The ongoing legal battle involving former President Donald Trump and the Trump Organization, a surprising revelation has come to light. Banking expert Michiel McCarty revealed that Trump and his organization saved over $168 million through favorable loan terms linked to personal guarantees by the ex-president himself.

This revelation adds another layer to the already complex legal dispute, sparking questions about responsibility, ethics, and the impact of misleading financial reporting by public figures. The New York Attorney General’s office called on Michiel McCarty to share his expert insights regarding the alleged $168 million in questionable gains.
Judge Arthur Engoron is overseeing the fraud trial of former President Donald Trump in New York. McCarty examined lending documents related to various Trump Organization properties, including 40 Wall Street in New York, The Doral Golf Resort & Spa in Florida, Trump International Hotel & Tower in Chicago, and the Old Post Office project in Washington, D.C.

McCarty’s analysis primarily focused on the difference in interest payments Trump would have faced if the loans were based on standard commercial real estate terms with much higher interest rates. These rates would have applied if the loans weren’t dependent on Trump’s personal guarantees and were instead determined by accurate financial statements that some claim inflated Trump’s net worth.

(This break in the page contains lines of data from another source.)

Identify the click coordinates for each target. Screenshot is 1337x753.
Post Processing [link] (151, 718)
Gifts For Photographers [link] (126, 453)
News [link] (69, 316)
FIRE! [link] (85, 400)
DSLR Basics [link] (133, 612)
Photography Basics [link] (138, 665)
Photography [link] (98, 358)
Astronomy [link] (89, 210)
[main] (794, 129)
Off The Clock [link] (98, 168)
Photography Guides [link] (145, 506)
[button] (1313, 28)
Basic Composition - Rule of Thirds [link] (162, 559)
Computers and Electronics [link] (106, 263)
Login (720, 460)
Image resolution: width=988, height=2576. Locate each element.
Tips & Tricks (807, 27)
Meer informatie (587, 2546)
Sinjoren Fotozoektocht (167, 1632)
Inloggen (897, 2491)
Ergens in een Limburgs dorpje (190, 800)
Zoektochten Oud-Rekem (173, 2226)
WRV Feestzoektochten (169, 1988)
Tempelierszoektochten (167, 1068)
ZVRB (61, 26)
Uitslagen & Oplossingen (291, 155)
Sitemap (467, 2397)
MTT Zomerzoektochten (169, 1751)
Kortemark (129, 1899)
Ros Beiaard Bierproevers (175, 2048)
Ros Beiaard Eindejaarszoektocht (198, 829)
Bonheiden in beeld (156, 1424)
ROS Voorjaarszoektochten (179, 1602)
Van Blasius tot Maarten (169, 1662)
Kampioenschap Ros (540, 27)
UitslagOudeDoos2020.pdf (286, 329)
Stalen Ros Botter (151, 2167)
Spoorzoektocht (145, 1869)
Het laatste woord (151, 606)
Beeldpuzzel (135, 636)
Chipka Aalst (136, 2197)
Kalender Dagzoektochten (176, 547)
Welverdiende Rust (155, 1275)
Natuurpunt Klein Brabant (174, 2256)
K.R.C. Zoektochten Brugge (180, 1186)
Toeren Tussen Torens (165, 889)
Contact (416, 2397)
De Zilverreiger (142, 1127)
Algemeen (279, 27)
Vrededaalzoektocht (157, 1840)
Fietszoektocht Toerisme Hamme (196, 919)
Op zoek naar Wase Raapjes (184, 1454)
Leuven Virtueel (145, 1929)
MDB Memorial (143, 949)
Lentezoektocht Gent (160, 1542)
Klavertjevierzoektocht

McCarty’s findings revealed significant savings for the Trump Organization, including $72,908,308 for the Doral Resort, $53,423,209 for the Old Post Office loan, $17,443,359 for the Trump International Hotel & Tower in Chicago, and $24,265,291 for 40 Wall Street. These figures highlight the substantial financial benefits Trump and his organization allegedly gained from these favorable loan terms.
During McCarty’s testimony, Trump’s attorney, Chris Kise, raised objections, arguing that the expert shouldn’t speculate on the loan terms the Trump Organization could have secured without the alleged net worth inflation. Judge Arthur Engoron overruled these objections, emphasizing that he had already determined these gains as ill-gotten. McCarty also explained how lenders set interest rates based on risk.
The expert’s testimony aligned with Judge Engoron’s assessment of the lenders’ risk in loans backed by Trump. The findings also highlighted the risk in certain projects, such as the Doral Resort and the Old Post Office conversion, which had higher inherent risk and, coupled with alleged fraudulent financial statements, caused substantial losses for lenders.
The lack of collateral in some of these projects added to the risk, resulting in higher credit ratings during the transactions and consequently, higher interest rates. This revelation raises questions about transparency and ethical standards in financial dealings involving public figures.
Accurate financial reporting is vital for maintaining trust and accountability in business and politics. The alleged inflation of net worth to secure favorable loan terms reveals potential misconduct and deception. The outcome of this case will have far-reaching implications, not only for Trump but for the broader legal landscape, emphasizing the importance of financial transparency and ethical practices in both public and private sectors. The legal proceedings will continue to draw public attention and play a significant role in shaping the future of the former president.